MiR-147 inhibits cyclic mechanical stretch-induced apoptosis in L6 myoblasts via ameliorating endoplasmic reticulum stress by targeting BRMS1

Abstract

Functional orthopedic treatment is effective for the correction of malformation. Studies demonstrated myoblasts undergo proliferation and apoptosis on certain stretch conditions. MicroRNAs (miRNAs) function in RNA silencing and post-transcriptional regulation of gene expression, and participate in various biological processes, including proliferation and apoptosis. One hypothesis suggested that miRNA was involved into the procedure via suppressing its target genes then triggered endoplasmic reticulum stress-induced apoptosis.
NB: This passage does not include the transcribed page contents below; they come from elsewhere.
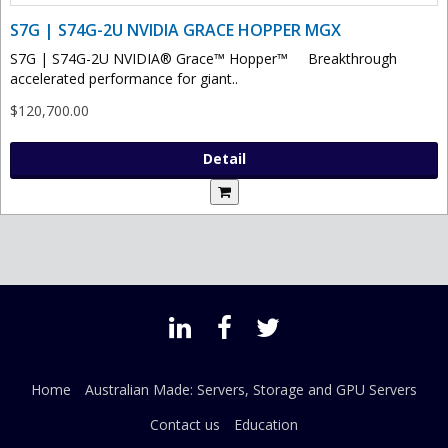
S7G | S74G-2U NVIDIA GRACE HOPPER MGX
S7G | S74G-2U NVIDIA® Grace™ Hopper™ Breakthrough
accelerated performance for giant..
$120,700.00
Detail
Home
Australian Made: Servers, Storage and GPU Servers
Contact us
Education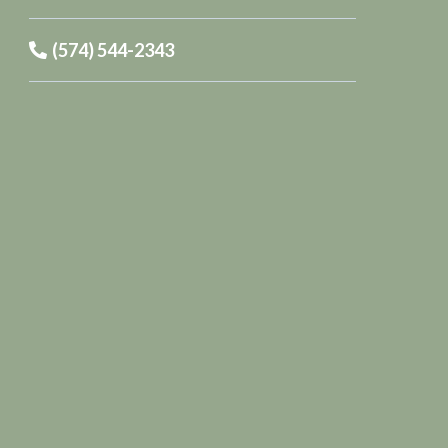
(574) 544-2343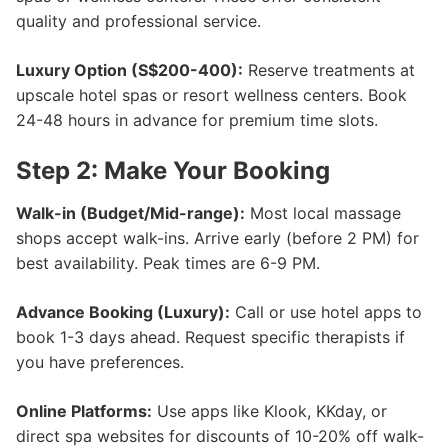
quality and professional service.
Luxury Option (S$200-400):
Reserve treatments at
upscale hotel spas or resort wellness centers. Book
24-48 hours in advance for premium time slots.
Step 2: Make Your Booking
Walk-in (Budget/Mid-range):
Most local massage
shops accept walk-ins. Arrive early (before 2 PM) for
best availability. Peak times are 6-9 PM.
Advance Booking (Luxury):
Call or use hotel apps to
book 1-3 days ahead. Request specific therapists if
you have preferences.
Online Platforms:
Use apps like Klook, KKday, or
direct spa websites for discounts of 10-20% off walk-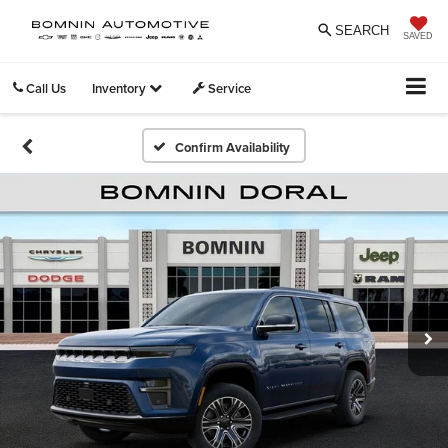
SEARCH
SAVED
Call Us
Inventory
Service
Confirm Availability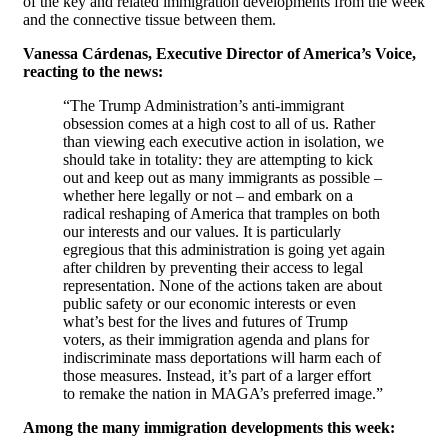
of the key and related immigration developments from the week
and the connective tissue between them.
Vanessa Cárdenas, Executive Director of America’s Voice,
reacting to the news:
“The Trump Administration’s anti-immigrant
obsession comes at a high cost to all of us. Rather
than viewing each executive action in isolation, we
should take in totality: they are attempting to kick
out and keep out as many immigrants as possible –
whether here legally or not – and embark on a
radical reshaping of America that tramples on both
our interests and our values. It is particularly
egregious that this administration is going yet again
after children by preventing their access to legal
representation. None of the actions taken are about
public safety or our economic interests or even
what’s best for the lives and futures of Trump
voters, as their immigration agenda and plans for
indiscriminate mass deportations will harm each of
those measures. Instead, it’s part of a larger effort
to remake the nation in MAGA’s preferred image.”
Among the many immigration developments this week: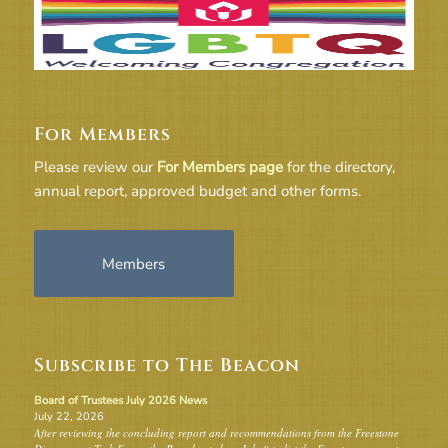
For Members
Please review our
For Members page
for the directory,
annual report, approved budget and other forms.
Members
Subscribe to The Beacon
Board of Trustees July 2026 News
July 22, 2026
After reviewing the concluding report and recommendations from the Freestone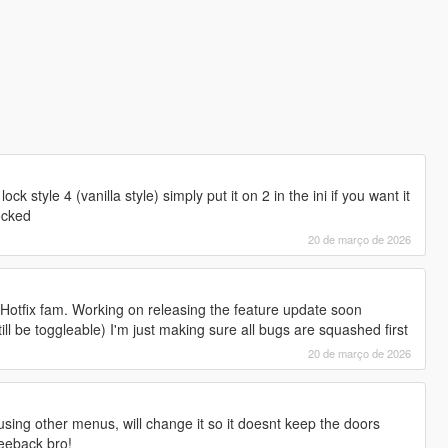
lock style 4 (vanilla style) simply put it on 2 in the ini if you want it
ocked
20 de março de 2026
st Hotfix fam. Working on releasing the feature update soon
till be toggleable) I'm just making sure all bugs are squashed first
20 de março de 2026
using other menus, will change it so it doesnt keep the doors
feeback bro!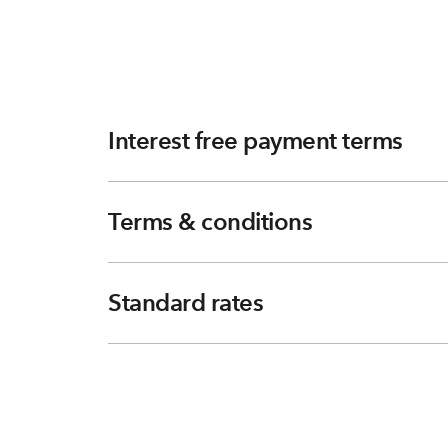
Interest free payment terms
Terms & conditions
Standard rates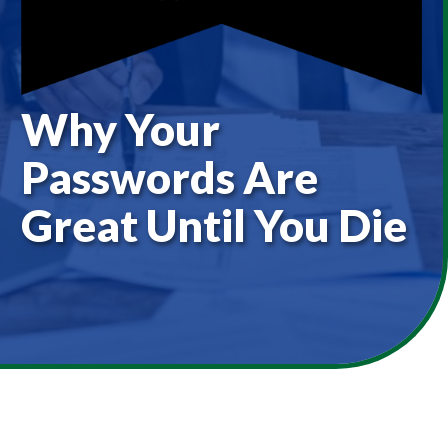
Why Your
Passwords Are
Great Until You Die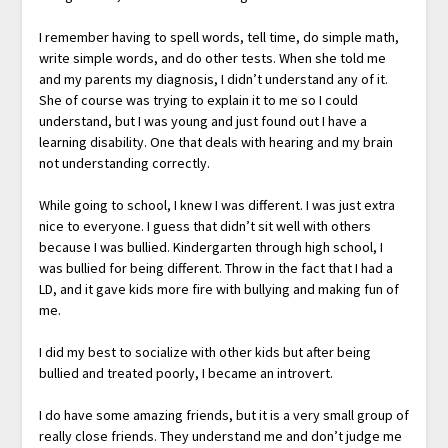
I remember having to spell words, tell time, do simple math,
write simple words, and do other tests. When she told me
and my parents my diagnosis, I didn’t understand any of it.
She of course was trying to explain it to me so I could
understand, but I was young and just found out I have a
learning disability. One that deals with hearing and my brain
not understanding correctly.
While going to school, I knew I was different. I was just extra
nice to everyone. I guess that didn’t sit well with others
because I was bullied. Kindergarten through high school, I
was bullied for being different. Throw in the fact that I had a
LD, and it gave kids more fire with bullying and making fun of
me.
I did my best to socialize with other kids but after being
bullied and treated poorly, I became an introvert.
I do have some amazing friends, but it is a very small group of
really close friends. They understand me and don’t judge me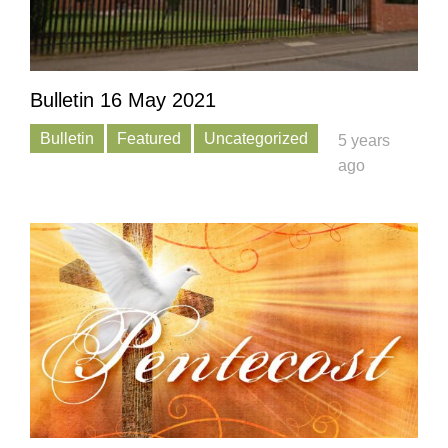
Bulletin 16 May 2021
Bulletin
Featured
Uncategorized
5 years
ago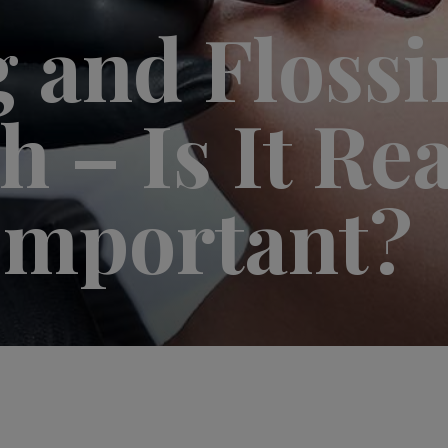
 and Flossi
 – Is It Rea
Important?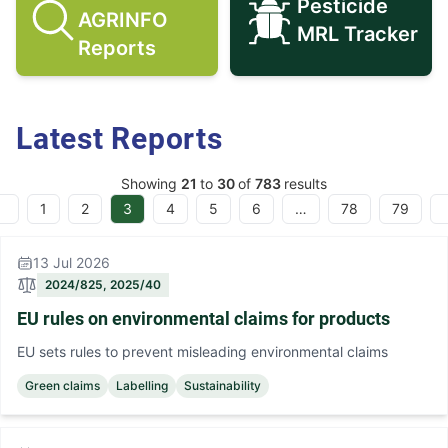
Pesticide
AGRINFO
Search AGRINFO Reports icon
Pesticide M
MRL Tracker
Reports
Latest Reports
Showing
21
to
30
of
783
results
1
2
3
4
5
6
…
78
79
evious
13 Jul 2026
2024/825, 2025/40
EU rules on environmental claims for products
EU sets rules to prevent misleading environmental claims
Green claims
Labelling
Sustainability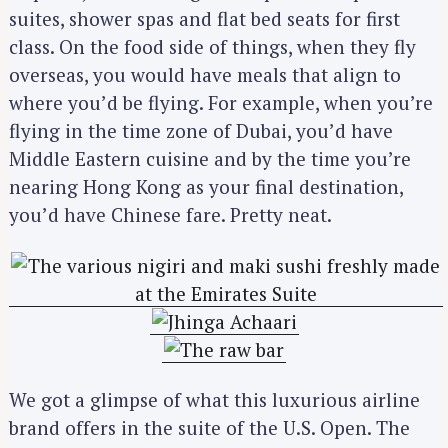
suites, shower spas and flat bed seats for first
class. On the food side of things, when they fly
overseas, you would have meals that align to
where you’d be flying. For example, when you’re
flying in the time zone of Dubai, you’d have
Middle Eastern cuisine and by the time you’re
nearing Hong Kong as your final destination,
you’d have Chinese fare. Pretty neat.
We got a glimpse of what this luxurious airline
brand offers in the suite of the U.S. Open. The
Therefore, miRNAs play important roles in the regulation of the proliferation and apoptosis of myoblasts. In our study, the miR-147 has been explored. A cyclic mechanical stretch model was established to observe the features of rat L6 myoblasts. The detection of mRNA and protein levels was performed by qRT-PCR and western blot. L6 cell proliferation/apoptosis was checked by CCK-8 assay, DNA fragmentation assay, and caspase-3 activity assay. MiRNA transfections were performed as per the manufacturer's suggestions: (1) cyclic mechanical stretch induced apoptosis of L6 myoblasts and inhibition of miR-147; (2) miR-147 attenuated cyclic mechanical stretch-induced apoptosis of L6 myoblasts; (3) miR-147 attenuated cyclic mechanical stretch-induced L6 myoblast endoplasmic reticulum stress; (4) BRMS1 was a direct target of miR-147 in L6 myoblasts; (5) miR-147/BRMS1 axis participated in the regulation of cyclic mechanical stress on L6 myoblasts. MiR-147 attenuates endoplasmic reticulum stress by targeting BRMS1 to inhibit cyclic mechanical stretch-induced apoptosis of L6 myoblasts.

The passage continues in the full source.